## Task statement
Return, word for word, every line starting at the line with "或許你會發現一個更從容、更有味道的大稻" and ending at the final line of the entries; skip the pictures.

[Source records]
▶

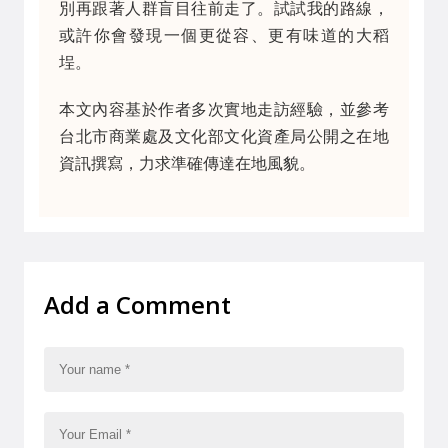
別再跟著人群盲目往前走了。試試我的路線，
或許你會發現一個更從容、更有味道的大稻
埕。
本文內容基於作者多次實地走訪經驗，並參考
台北市商業處及文化部文化資產局公開之在地
資訊撰寫，力求準確傳達在地風貌。
Add a Comment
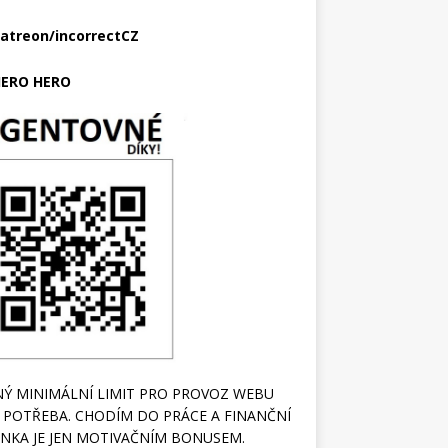
atreon/incorrectCZ
ERO HERO
Ý MINIMÁLNÍ LIMIT PRO PROVOZ WEBU
 POTŘEBA. CHODÍM DO PRÁCE A FINANČNÍ
NKA JE JEN MOTIVAČNÍM BONUSEM.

◀

## Exercise solution
或許你會發現一個更從容、更有味道的大稻
埕。
本文內容基於作者多次實地走訪經驗，並參考
台北市商業處及文化部文化資產局公開之在地
資訊撰寫，力求準確傳達在地風貌。
Add a Comment
atreon/incorrectCZ
ERO HERO
Ý MINIMÁLNÍ LIMIT PRO PROVOZ WEBU
 POTŘEBA. CHODÍM DO PRÁCE A FINANČNÍ
NKA JE JEN MOTIVAČNÍM BONUSEM.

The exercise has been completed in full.